● Problem:
Copy every line of the data that contains the string "PISA".

● Records provided:

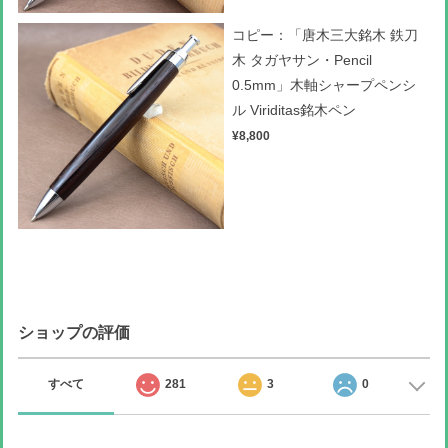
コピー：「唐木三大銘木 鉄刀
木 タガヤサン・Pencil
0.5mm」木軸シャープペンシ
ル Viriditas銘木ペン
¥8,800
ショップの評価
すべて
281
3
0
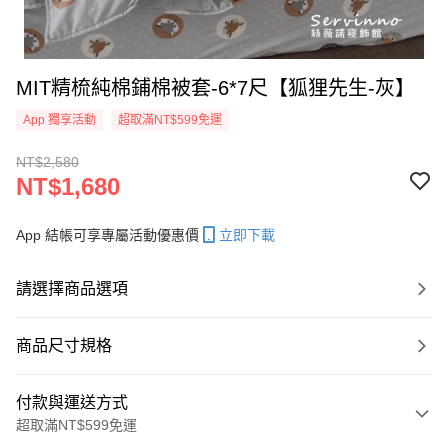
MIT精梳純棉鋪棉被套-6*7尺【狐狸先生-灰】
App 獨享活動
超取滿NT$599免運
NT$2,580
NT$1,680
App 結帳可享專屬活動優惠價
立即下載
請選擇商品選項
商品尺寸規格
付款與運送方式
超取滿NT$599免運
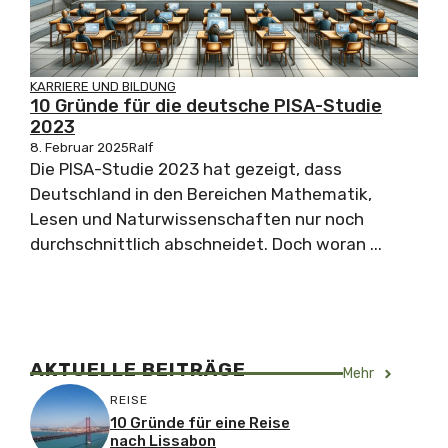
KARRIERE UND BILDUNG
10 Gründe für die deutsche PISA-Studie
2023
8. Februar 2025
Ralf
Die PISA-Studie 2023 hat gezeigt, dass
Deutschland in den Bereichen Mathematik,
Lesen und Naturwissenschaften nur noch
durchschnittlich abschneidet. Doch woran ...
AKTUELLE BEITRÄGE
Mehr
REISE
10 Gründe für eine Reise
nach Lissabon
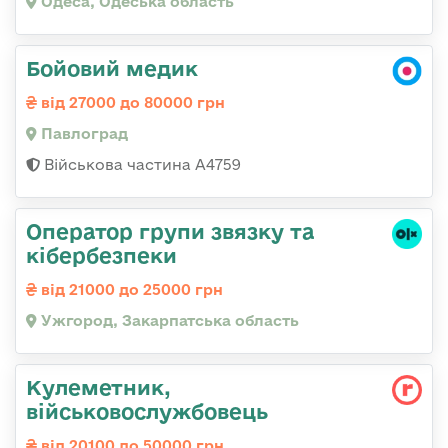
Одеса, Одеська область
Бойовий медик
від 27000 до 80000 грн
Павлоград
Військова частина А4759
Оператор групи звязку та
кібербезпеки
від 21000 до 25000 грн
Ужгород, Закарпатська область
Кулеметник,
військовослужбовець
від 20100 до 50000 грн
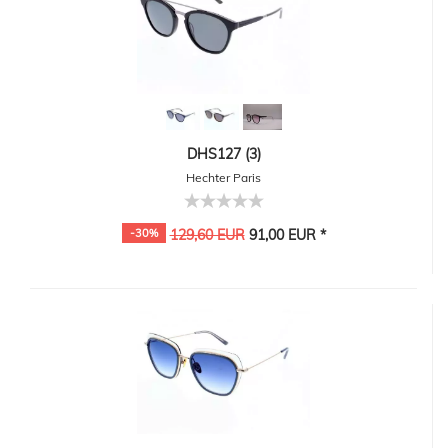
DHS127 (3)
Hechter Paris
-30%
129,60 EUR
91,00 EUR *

● Exercise solution:
10 Gründe für die deutsche PISA-Studie
Die PISA-Studie 2023 hat gezeigt, dass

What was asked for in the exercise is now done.